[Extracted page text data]
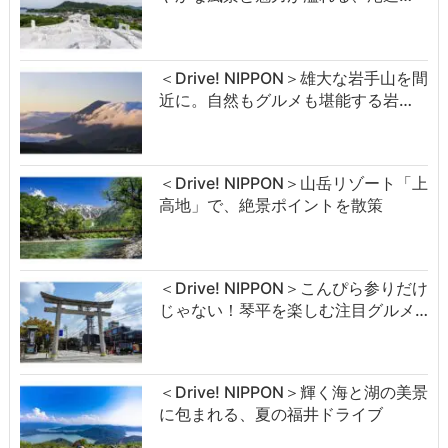
＜Drive! NIPPON＞雄大な岩手山を間
近に。自然もグルメも堪能する岩…
＜Drive! NIPPON＞山岳リゾート「上
高地」で、絶景ポイントを散策
＜Drive! NIPPON＞こんぴら参りだけ
じゃない！琴平を楽しむ注目グルメ…
＜Drive! NIPPON＞輝く海と湖の美景
に包まれる、夏の福井ドライブ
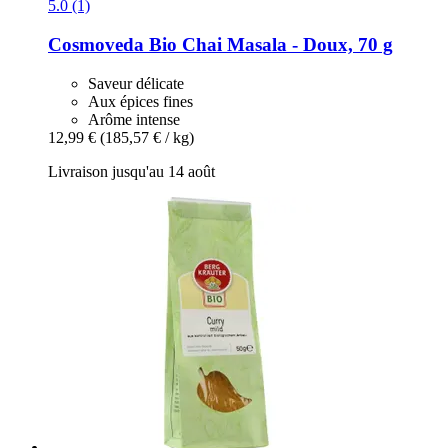
5.0 (1)
Cosmoveda
Bio Chai Masala -​ Doux, 70 g
Saveur délicate
Aux épices fines
Arôme intense
12,99 €
(185,57 € / kg)
Livraison jusqu'au 14 août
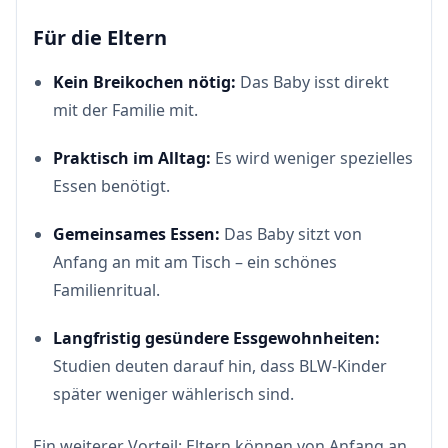
Für die Eltern
Kein Breikochen nötig:
Das Baby isst direkt
mit der Familie mit.
Praktisch im Alltag:
Es wird weniger spezielles
Essen benötigt.
Gemeinsames Essen:
Das Baby sitzt von
Anfang an mit am Tisch – ein schönes
Familienritual.
Langfristig gesündere Essgewohnheiten:
Studien deuten darauf hin, dass BLW-Kinder
später weniger wählerisch sind.
Ein weiterer Vorteil: Eltern können von Anfang an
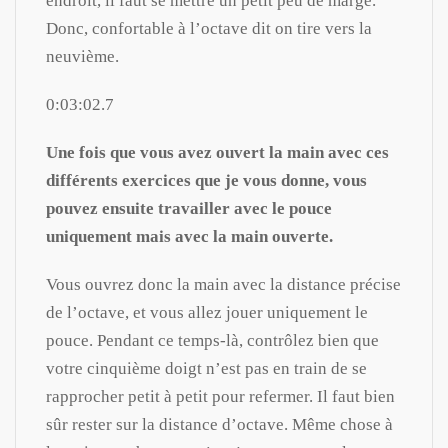
endroit, il faut se mettre un petit peu de marge.
Donc, confortable à l’octave dit on tire vers la
neuvième.
0:03:02.7
Une fois que vous avez ouvert la main avec ces
différents exercices que je vous donne, vous
pouvez ensuite travailler avec le pouce
uniquement mais avec la main ouverte.
Vous ouvrez donc la main avec la distance précise
de l’octave, et vous allez jouer uniquement le
pouce. Pendant ce temps-là, contrôlez bien que
votre cinquième doigt n’est pas en train de se
rapprocher petit à petit pour refermer. Il faut bien
sûr rester sur la distance d’octave. Même chose à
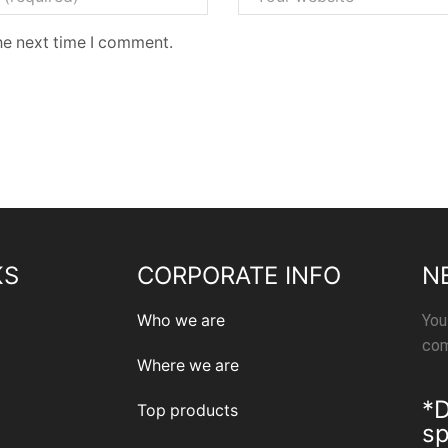
he next time I comment.
KS
CORPORATE INFO
N
Who we are
You
com
Where we are
*D
Top products
sp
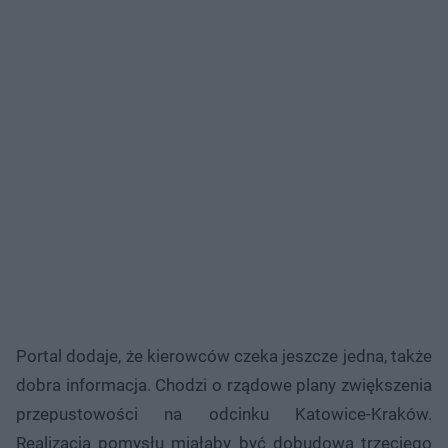
Portal dodaje, że kierowców czeka jeszcze jedna, także
dobra informacja. Chodzi o rządowe plany zwiększenia
przepustowości na odcinku Katowice-Kraków.
Realizacją pomysłu miałaby być dobudowa trzeciego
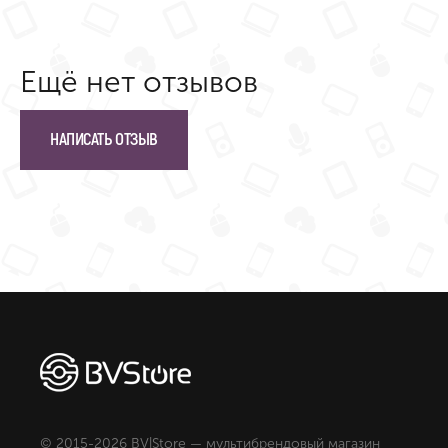
Ещё нет отзывов
НАПИСАТЬ ОТЗЫВ
© 2015-2026 BV|Store — мультибрендовый магазин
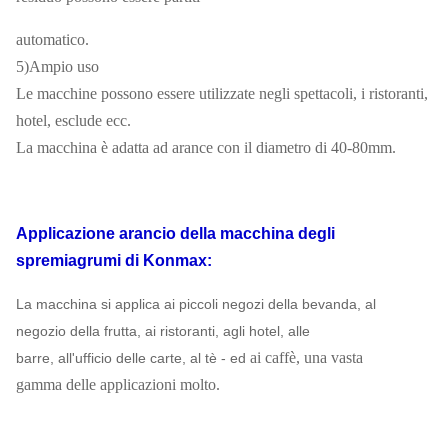
automatico.
5)Ampio uso
Le macchine possono essere utilizzate negli spettacoli, i ristoranti,
hotel, esclude ecc.
La macchina è adatta ad arance con il diametro di 40-80mm.
Applicazione
arancio della macchina degli
spremiagrumi
di
Konmax
:
La macchina si applica ai piccoli negozi della bevanda, al
negozio della frutta, ai ristoranti, agli hotel, alle
ai caffè, una vasta
barre, all'ufficio delle carte, al tè - ed
gamma delle applicazioni molto.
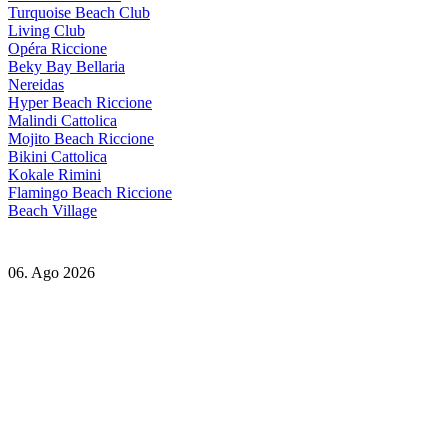
Turquoise Beach Club
Living Club
Opéra Riccione
Beky Bay Bellaria
Nereidas
Hyper Beach Riccione
Malindi Cattolica
Mojito Beach Riccione
Bikini Cattolica
Kokale Rimini
Flamingo Beach Riccione
Beach Village
06. Ago 2026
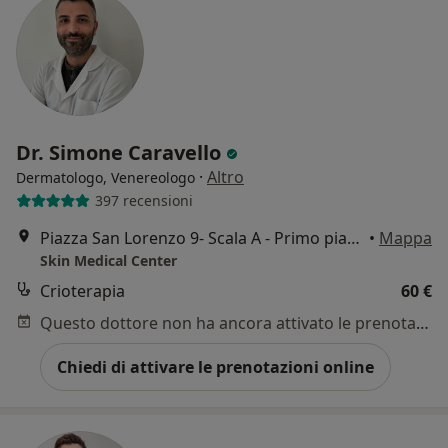
Dr. Simone Caravello
·
Altro
Dermatologo, Venereologo
397 recensioni
Piazza San Lorenzo 9- Scala A - Primo piano, Gallarate
•
Mappa
Skin Medical Center
Crioterapia
60 €
Questo dottore non ha ancora attivato le prenotazioni online presso questo indirizzo.
Chiedi di attivare le prenotazioni online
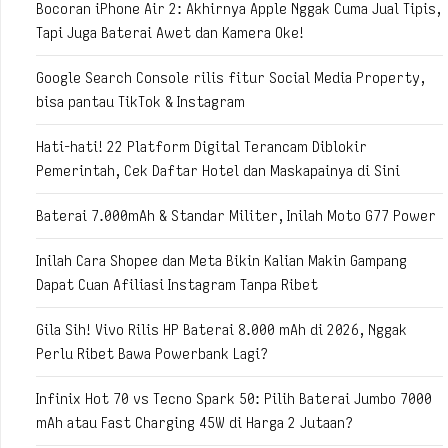
Bocoran iPhone Air 2: Akhirnya Apple Nggak Cuma Jual Tipis,
Tapi Juga Baterai Awet dan Kamera Oke!
Google Search Console rilis fitur Social Media Property,
bisa pantau TikTok & Instagram
Hati-hati! 22 Platform Digital Terancam Diblokir
Pemerintah, Cek Daftar Hotel dan Maskapainya di Sini
Baterai 7.000mAh & Standar Militer, Inilah Moto G77 Power
Inilah Cara Shopee dan Meta Bikin Kalian Makin Gampang
Dapat Cuan Afiliasi Instagram Tanpa Ribet
Gila Sih! Vivo Rilis HP Baterai 8.000 mAh di 2026, Nggak
Perlu Ribet Bawa Powerbank Lagi?
Infinix Hot 70 vs Tecno Spark 50: Pilih Baterai Jumbo 7000
mAh atau Fast Charging 45W di Harga 2 Jutaan?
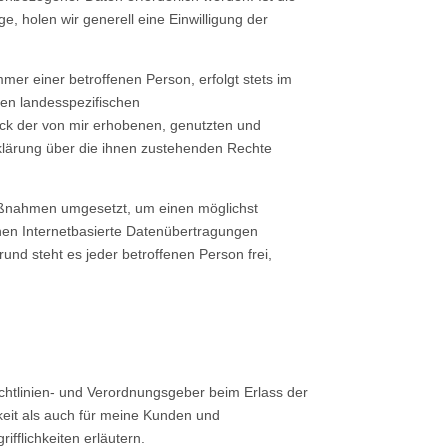
, holen wir generell eine Einwilligung der
er einer betroffenen Person, erfolgt stets im
en landesspezifischen
eck der von mir erhobenen, genutzten und
klärung über die ihnen zustehenden Rechte
 Maßnahmen umgesetzt, um einen möglichst
nen Internetbasierte Datenübertragungen
und steht es jeder betroffenen Person frei,
chtlinien- und Verordnungsgeber beim Erlass der
eit als auch für meine Kunden und
fflichkeiten erläutern.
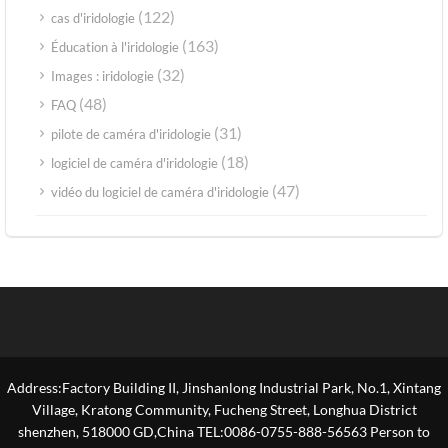
(122)
cas d'iridologie
(163)
Éducation à l'iridologie
(32)
Images : iridologie
(48)
FAQ
(31)
pilote de caméra d'iridologie
(18)
logiciel de caméra d'iridologie
(47)
vidéo du logiciel de caméra d'iridologie
Address:Factory Building II, Jinshanlong Industrial Park, No.1, Xintang
Village, Kratong Community, Fucheng Street, Longhua District
shenzhen, 518000 GD,China TEL:0086-0755-888-56563 Person to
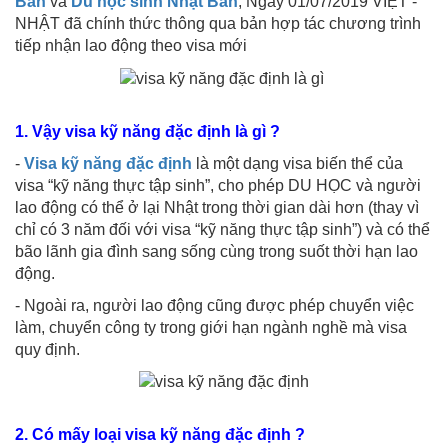
Bản
và
Du học sinh Nhật Bản
, Ngày 01/07/2019 VIỆT -
NHẬT đã chính thức thông qua bản hợp tác chương trình
tiếp nhận lao động theo visa mới
1. Vậy visa kỹ năng đặc định là gì ?
-
Visa kỹ năng đặc định
là một dạng visa biến thể của
visa “kỹ năng thực tập sinh”, cho phép DU HỌC và người
lao động có thể ở lại Nhật trong thời gian dài hơn (thay vì
chỉ có 3 năm đối với visa “kỹ năng thực tập sinh”) và có thể
bão lãnh gia đình sang sống cùng trong suốt thời hạn lao
động.
- Ngoài ra, người lao động cũng được phép chuyển việc
làm, chuyển công ty trong giới hạn ngành nghề mà visa
quy định.
2. Có mấy loại visa kỹ năng đặc định ?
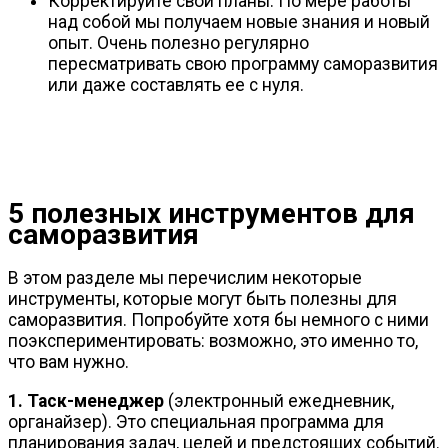
Корректируйте свои планы. По мере работы
над собой мы получаем новые знания и новый
опыт. Очень полезно регулярно
пересматривать свою программу саморазвития
или даже составлять ее с нуля.
5 полезных инструментов для
саморазвития
В этом разделе мы перечислим некоторые
инструменты, которые могут быть полезны для
саморазвития. Попробуйте хотя бы немного с ними
поэкспериментировать: возможно, это именно то,
что вам нужно.
1.
Таск-менеджер
(электронный ежедневник,
органайзер). Это специальная программа для
планирования задач, целей и предстоящих событий.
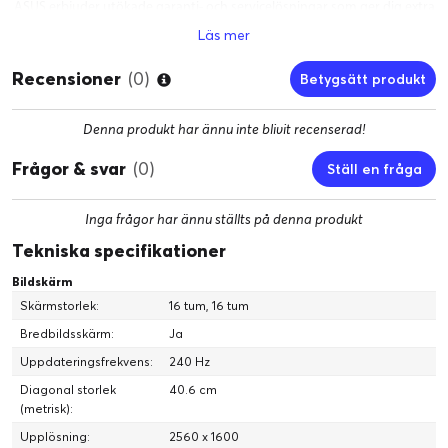
ASUS erbjuder utökade garanti- och servicelösningar som ger dig extra
trygghet och långsiktig support. Läs mer på:
Läs mer
https://asus.com/se/content/5-year-warranty
Video Player
Recensioner
(0)
Betygsätt produkt
Denna produkt har ännu inte blivit recenserad!
Frågor & svar
(0)
Ställ en fråga
Inga frågor har ännu ställts på denna produkt
Tekniska specifikationer
Bildskärm
00:00
|
00:43
0:43
Skärmstorlek:
16 tum, 16 tum
Bredbildsskärm:
Ja
Få en problemfri spel- och skaparupplevelse med en Intel Core
Uppdateringsfrekvens:
240 Hz
Ultra 9 processor 285H
Diagonal storlek
40.6 cm
Spela och skapa med en NVIDIA GeForce RTX 5080 Laptop GPU
(metrisk):
2.5K OLED 240 Hz/0,2 ms Nebula-skärm med stöd för VESA
Upplösning:
2560 x 1600
DisplayHDR True Black 500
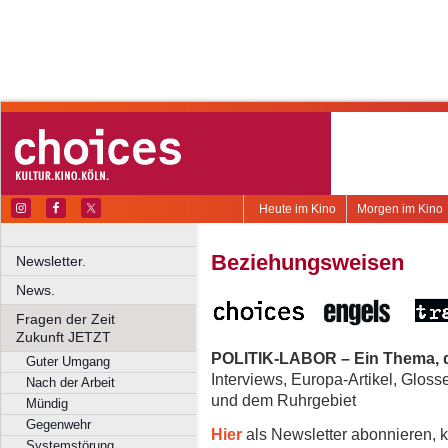
Heute im Kino
Morgen im Kino
Beziehungsweisen
Newsletter.
News.
Fragen der Zeit
Zukunft JETZT
POLITIK-LABOR – Ein Thema, d
Guter Umgang
Interviews, Europa-Artikel, Glos
Nach der Arbeit
und dem Ruhrgebiet
Mündig
Gegenwehr
Hier
als Newsletter abonnieren, k
Systemstörung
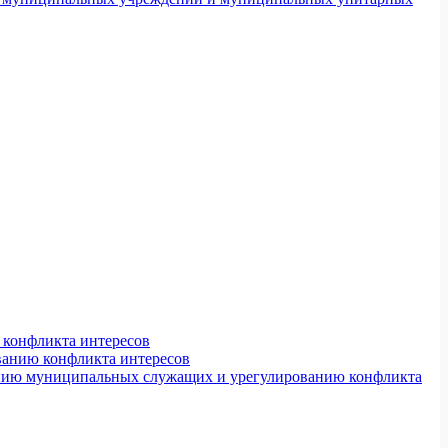
конфликта интересов
ванию конфликта интересов
ению муниципальных служащих и урегулированию конфликта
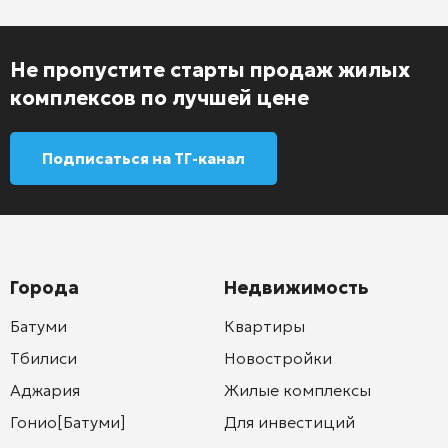
Не пропустите старты продаж жилых
комплексов по лучшей цене
Подписаться на ТГ-канал
Города
Недвижимость
Батуми
Квартиры
Тбилиси
Новостройки
Аджария
Жилые комплексы
Гонио[Батуми]
Для инвестиций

*TASK OBJECTIVE*:
Beginning with the first line of the records above, extract each line exactly through the line that holds "Familienritual.", both ends included. Omit pictures.

*EXERCISE SOLUTION*:
＜Drive! NIPPON＞雄大な岩手山を間
近に。自然もグルメも堪能する岩…
＜Drive! NIPPON＞山岳リゾート「上
高地」で、絶景ポイントを散策
＜Drive! NIPPON＞こんぴら参りだけ
じゃない！琴平を楽しむ注目グルメ…
＜Drive! NIPPON＞輝く海と湖の美景
に包まれる、夏の福井ドライブ
5.0 (1)
Cosmoveda
Bio Chai Masala -​ Doux, 70 g
Saveur délicate
Aux épices fines
Arôme intense
12,99 €
(185,57 € / kg)
Livraison jusqu'au 14 août
Für die Eltern
Kein Breikochen nötig:
Das Baby isst direkt
mit der Familie mit.
Praktisch im Alltag:
Es wird weniger spezielles
Essen benötigt.
Gemeinsames Essen:
Das Baby sitzt von
Anfang an mit am Tisch – ein schönes
Familienritual.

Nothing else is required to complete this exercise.